"Natural Language Processing (NLP)" [Borealis AI] cross-domain text coherence generate neural network model! !

Source: AINLPer micro-channel public number (click to look at it)
Edit: ShuYini
proofreading: ShuYini
Time: 2020-1-12

TILE: A Cross-Domain Transferable Neural Coherence Model
Contributor : Borealis AI
Paper: https://www.aclweb.org/anthology/P19-1067.pdf
Code: None

Thesis

Coherence is an important aspect of Quality Assessment, but also ensure the readability of the key. An important limitation of the existing model of consistency, the training will not be easily extended to other categories of text fields in a domain. Previous work (Li and Jurafsky, 2017) claims to generate cross-domain model generalization, because the model is determined, the training process to distinguish the sentence incoherent spatial order is too large.
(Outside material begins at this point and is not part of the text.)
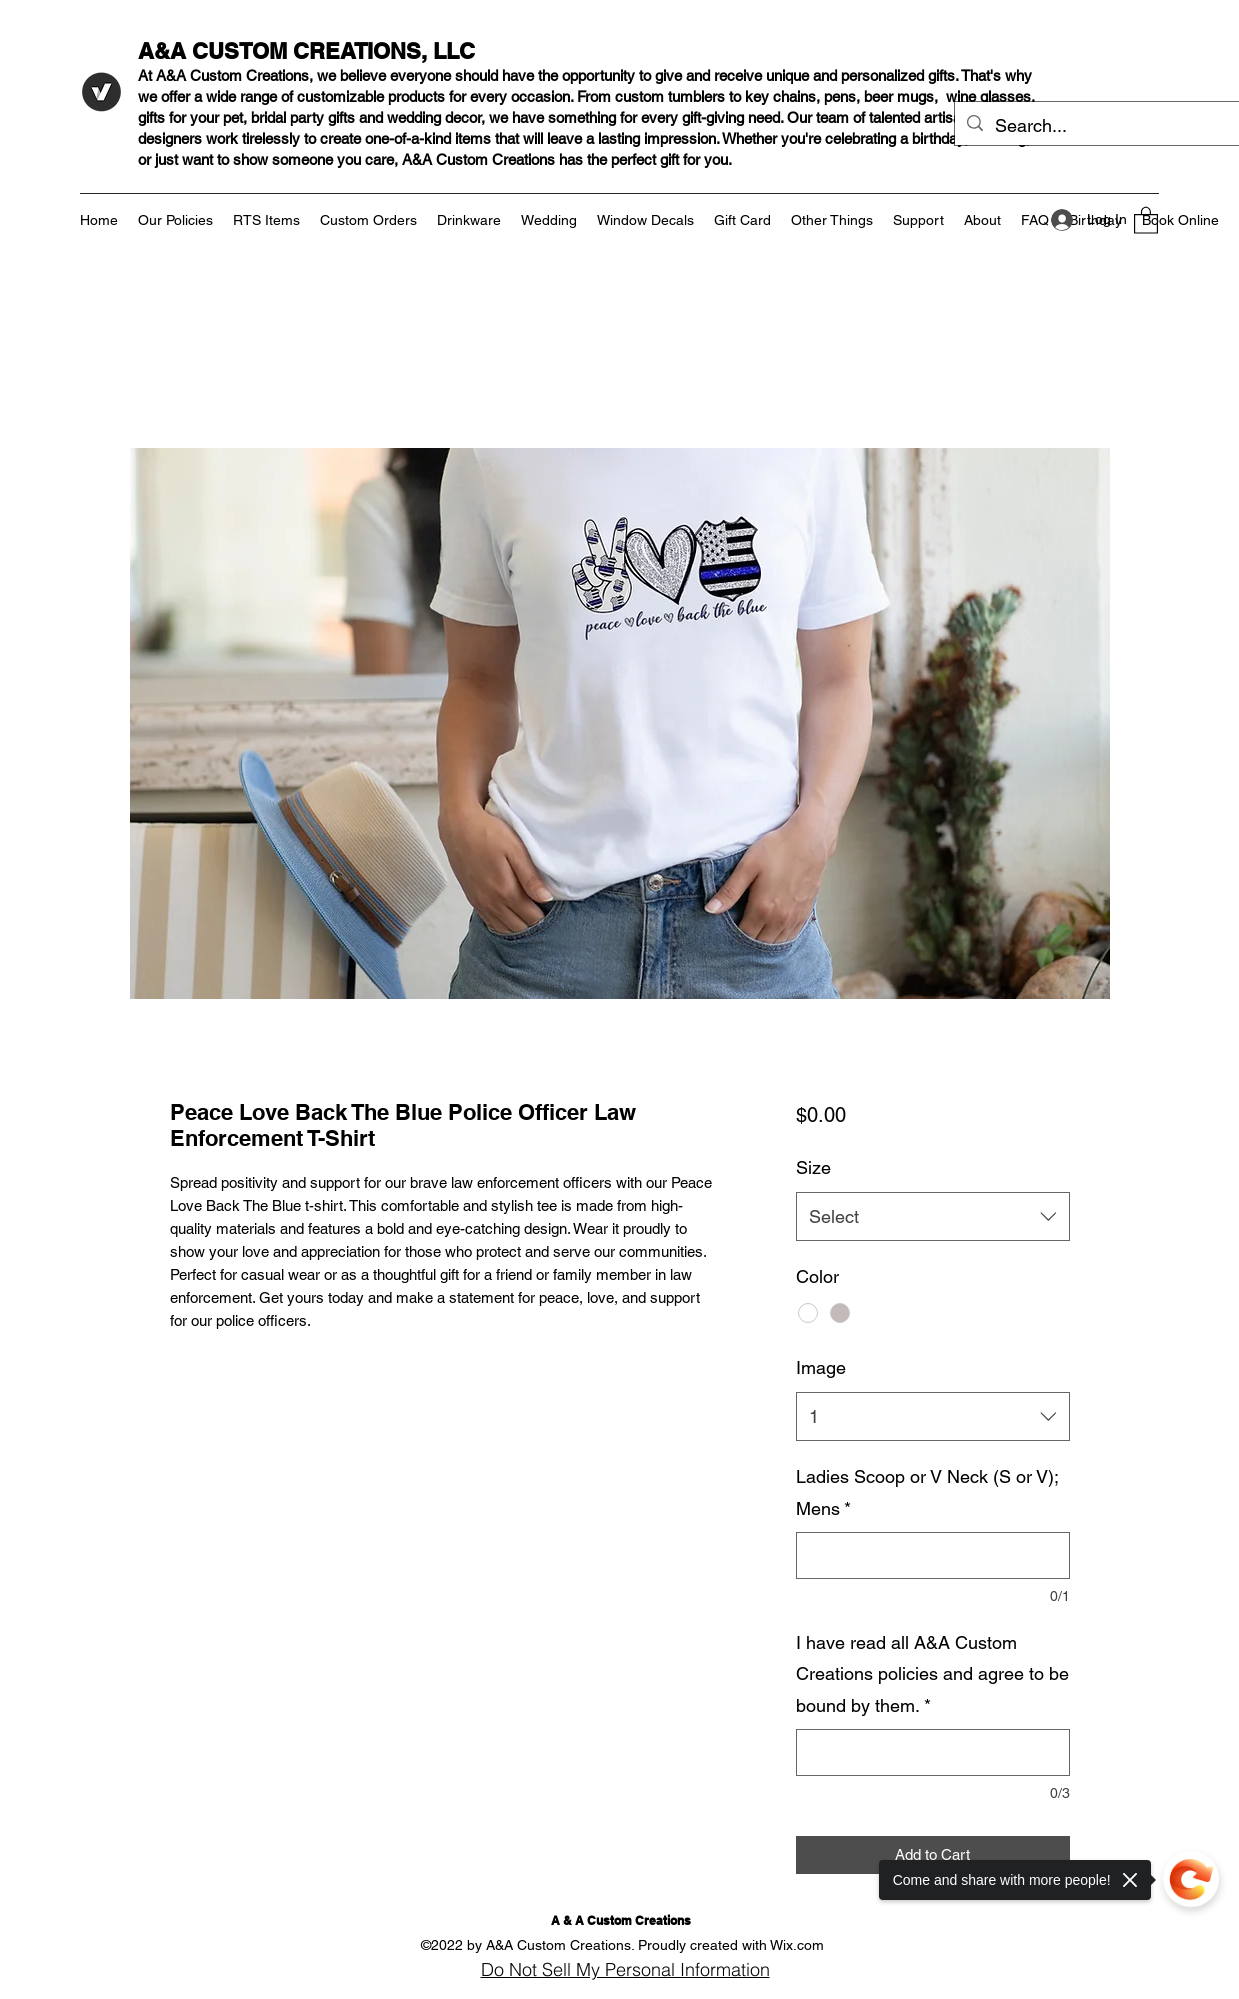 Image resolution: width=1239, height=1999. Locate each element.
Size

In this work, we propose a partial identification of neural model with a smaller sampling of negative space, the model can effectively learn the simple mistake of ordering and model structure, and significantly better than the previous standard on Wall Street benchmark datasets Several new challenging environment of the latest method journals corpus, as well as the transfer to the Wikipedia article discusses the invisible category.

Contributed articles

1, to correct such a misunderstanding, that is, the use of new local Discriminating NN model, the model can not distinguish a good overview of cross-domain consistency score
2, proposes a set of more complex cross-domain consistency assessment data set . .
3, the proposed method are closing in on the previous domain WSJ WSJ data sets and data set of all open fields is much better than previous methods , so that the decision on the modeling techniques more step.
4, the proposed method even with the most simple sentences encoder (average GloVe), often better than the previous method, but by using a more powerful encoder can achieve higher accuracy .

The main content of the article

Model Introduction

In this paper, the local coherence discriminant model (LCD), it is assumed that the operation is global document discrimination can be approximated by fractional coherence between successive sentences on average. (The author has done for this hypothesis verification) For now, this will allow us to simplify learning problems projection as follows: The training documents (assumed to be coherent) consecutive sentence for $(s_i，s_{i + 1})$ And incoherent sentences for $(s_i，s_0)$ Differentiate (to be negative for the structure).
** training objectives: ** Officially, this discriminant model $f_th (.,.)$ A sentence and returns to a score. The higher the score, the higher the consistency of input. So our training objectives are: ** loss function: ** verified by experiments, we found that the loss of the edge of the problem better. Specifically, L takes the following form: $L（f^+，f^-）= max(0，η-f^+ + f^-)$ , where η is the super-balance parameter.
** Negative samples: ** Technically, we are free to choose any sentence s0 and si a negation right. However, due to potential differences in type, theme and style of writing, these negative factors may cause the discriminant model learning has nothing to do with the continuity of clues. Therefore, we only select the same document to construct a sentence negative right.

Model structure

For $f_th$ The specific neural architecture as shown in FIG. Here we assume that the use of some pre-training sentences encoder.
Given an input sentence pair, the encoder maps these sentences to sentences in real vector S and T. Then, we compute the following series of features: the series (1) two vectors (S, T); and (2) an element-wise difference S -T; (3) an element-wise product S * T; (4) the difference in direction of the element the absolute value | ST |. The feature is then cascaded to a feed to a single output MLP coherence scores.
In practice, we have an input (S, T) of the forward model and the reverse model has the same architecture with input (T, S) but separate parameters to make our overall consistency model to become a two-way through training. So, consistency score is the average of the two models.
Herein may be used with any model pre-trained sentence encoder, fitted from simple to more complex average GloVe supervised or unsupervised pre-training sentences coder. As mentioned in the introduction, since the models are typically generated can be converted to the sentence encoder, thus generating a coherent model our model can be utilized to benefit from the advantages of generating training and discrimination training. After initialization, we freeze the model parameters generated in order to avoid over-fitting.

Experimental results

Based on Wikipedia created a new data set, and designed three more and more difficult to assess cross-domain protocol. Based DBpedia3 defined, we chose seven different categories in the Person field, select a category from three other unrelated fields. We resolve all the articles in these categories and extract paragraphs contain multiple sentences of 10 to serve as a training and evaluation paragraph. Statistical data of the data set as shown in the "Wall Street Journal" data set identification and assessment of the accuracy of the insertion task. Wiki-A decision model and then on accuracy. Decision model and then Wiki-C accuracy on. Paragraph sequence reconstruction result.